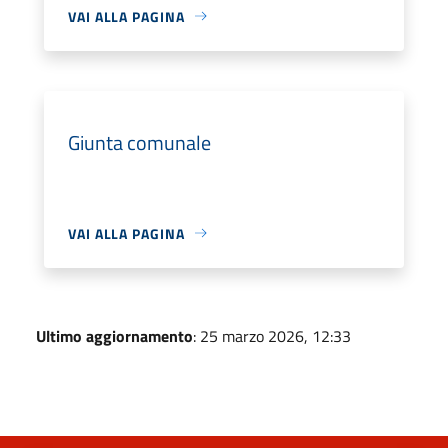
VAI ALLA PAGINA
Giunta comunale
VAI ALLA PAGINA
Ultimo aggiornamento
: 25 marzo 2026, 12:33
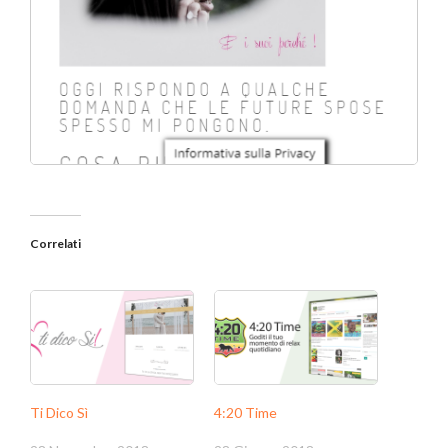
Correlati
Ti Dico Sì
4:20 Time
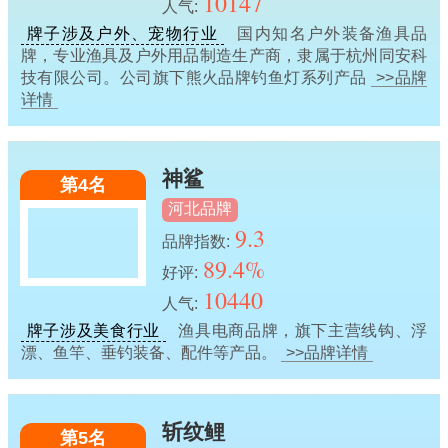
10147
人气:
牌子涉及户外、宠物行业
国内知名户外装备渔具品
牌，专业渔具及户外用品制造生产商，隶属于杭州同安科
技有限公司。公司旗下熊火品牌钓鱼灯系列产品
>>品牌
详情
神鲨
第4名
河北品牌
9.3
品牌指数:
89.4%
好评:
10440
人气:
牌子涉及美食行业
渔具电商品牌，旗下主营线钩、浮
漂、鱼竿、垂钓装备、配件等产品。
>>品牌详情
斩纹鲤
第5名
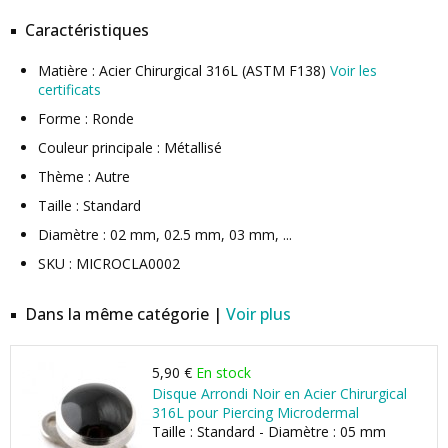
Caractéristiques
Matière : Acier Chirurgical 316L (ASTM F138)
Voir les
certificats
Forme : Ronde
Couleur principale : Métallisé
Thème : Autre
Taille : Standard
Diamètre : 02 mm, 02.5 mm, 03 mm, ...
SKU : MICROCLA0002
Dans la même catégorie |
Voir plus
5,90 €
En stock
Disque Arrondi Noir en Acier Chirurgical
316L pour Piercing Microdermal
Taille : Standard - Diamètre : 05 mm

::::

| What the task asks |
When a line in the material above holds the word "Diamètre", count it; report only the total.

| Output of the task |
2